■ **EXERCISE**:
Each of the following records is to be printed verbatim.

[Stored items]
----

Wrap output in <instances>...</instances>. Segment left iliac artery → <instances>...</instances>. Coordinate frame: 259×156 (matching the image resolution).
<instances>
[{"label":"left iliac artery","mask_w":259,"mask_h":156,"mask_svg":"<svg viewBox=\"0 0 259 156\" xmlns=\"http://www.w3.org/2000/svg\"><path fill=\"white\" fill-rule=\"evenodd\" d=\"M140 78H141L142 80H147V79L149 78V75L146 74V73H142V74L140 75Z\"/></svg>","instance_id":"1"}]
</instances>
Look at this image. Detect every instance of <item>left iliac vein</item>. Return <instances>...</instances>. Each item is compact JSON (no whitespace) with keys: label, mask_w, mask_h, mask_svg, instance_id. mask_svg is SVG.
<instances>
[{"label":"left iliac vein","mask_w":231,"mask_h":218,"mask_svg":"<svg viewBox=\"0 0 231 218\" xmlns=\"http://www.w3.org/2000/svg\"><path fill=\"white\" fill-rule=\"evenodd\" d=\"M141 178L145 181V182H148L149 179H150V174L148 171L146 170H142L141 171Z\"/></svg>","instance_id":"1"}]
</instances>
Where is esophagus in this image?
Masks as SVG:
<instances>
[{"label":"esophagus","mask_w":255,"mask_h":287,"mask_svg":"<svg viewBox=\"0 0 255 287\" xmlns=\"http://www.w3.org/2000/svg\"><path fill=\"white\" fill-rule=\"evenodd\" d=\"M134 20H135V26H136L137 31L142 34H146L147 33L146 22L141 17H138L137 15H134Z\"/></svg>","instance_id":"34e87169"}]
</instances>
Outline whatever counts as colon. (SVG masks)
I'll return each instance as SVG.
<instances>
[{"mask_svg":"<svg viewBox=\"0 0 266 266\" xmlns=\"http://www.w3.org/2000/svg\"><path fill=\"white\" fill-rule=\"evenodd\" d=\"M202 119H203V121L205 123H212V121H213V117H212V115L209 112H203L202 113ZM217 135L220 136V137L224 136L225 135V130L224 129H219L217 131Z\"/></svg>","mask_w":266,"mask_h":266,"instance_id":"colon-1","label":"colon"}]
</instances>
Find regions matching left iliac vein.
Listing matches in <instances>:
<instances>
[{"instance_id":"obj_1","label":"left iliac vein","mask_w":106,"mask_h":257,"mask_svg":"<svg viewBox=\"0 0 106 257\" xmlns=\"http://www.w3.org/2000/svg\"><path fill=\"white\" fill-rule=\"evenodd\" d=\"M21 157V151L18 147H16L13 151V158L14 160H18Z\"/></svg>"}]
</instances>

----

■ **TASK OUTPUT**:
Wrap output in <instances>...</instances>. Segment left iliac artery → <instances>...</instances>. Coordinate frame: 259×156 (matching the image resolution).
<instances>
[{"label":"left iliac artery","mask_w":259,"mask_h":156,"mask_svg":"<svg viewBox=\"0 0 259 156\" xmlns=\"http://www.w3.org/2000/svg\"><path fill=\"white\" fill-rule=\"evenodd\" d=\"M140 78H141L142 80H147V79L149 78V75L146 74V73H142V74L140 75Z\"/></svg>","instance_id":"1"}]
</instances>
Look at this image. Detect every instance of <item>left iliac vein</item>. Return <instances>...</instances>. Each item is compact JSON (no whitespace) with keys: label, mask_w, mask_h, mask_svg, instance_id. mask_svg is SVG.
<instances>
[{"label":"left iliac vein","mask_w":231,"mask_h":218,"mask_svg":"<svg viewBox=\"0 0 231 218\" xmlns=\"http://www.w3.org/2000/svg\"><path fill=\"white\" fill-rule=\"evenodd\" d=\"M141 178L145 181V182H148L149 179H150V174L148 171L146 170H142L141 171Z\"/></svg>","instance_id":"1"}]
</instances>
Where is esophagus in this image?
Masks as SVG:
<instances>
[{"label":"esophagus","mask_w":255,"mask_h":287,"mask_svg":"<svg viewBox=\"0 0 255 287\" xmlns=\"http://www.w3.org/2000/svg\"><path fill=\"white\" fill-rule=\"evenodd\" d=\"M134 20H135V26H136L137 31L142 34H146L147 33L146 22L141 17H138L137 15H134Z\"/></svg>","instance_id":"34e87169"}]
</instances>
Outline whatever counts as colon. (SVG masks)
I'll return each instance as SVG.
<instances>
[{"mask_svg":"<svg viewBox=\"0 0 266 266\" xmlns=\"http://www.w3.org/2000/svg\"><path fill=\"white\" fill-rule=\"evenodd\" d=\"M202 119H203V121L205 123H212V121H213V117H212V115L209 112H203L202 113ZM217 135L220 136V137L224 136L225 135V130L224 129H219L217 131Z\"/></svg>","mask_w":266,"mask_h":266,"instance_id":"colon-1","label":"colon"}]
</instances>
Find regions matching left iliac vein.
Listing matches in <instances>:
<instances>
[{"instance_id":"obj_1","label":"left iliac vein","mask_w":106,"mask_h":257,"mask_svg":"<svg viewBox=\"0 0 106 257\" xmlns=\"http://www.w3.org/2000/svg\"><path fill=\"white\" fill-rule=\"evenodd\" d=\"M21 157V151L18 147H16L13 151V158L14 160H18Z\"/></svg>"}]
</instances>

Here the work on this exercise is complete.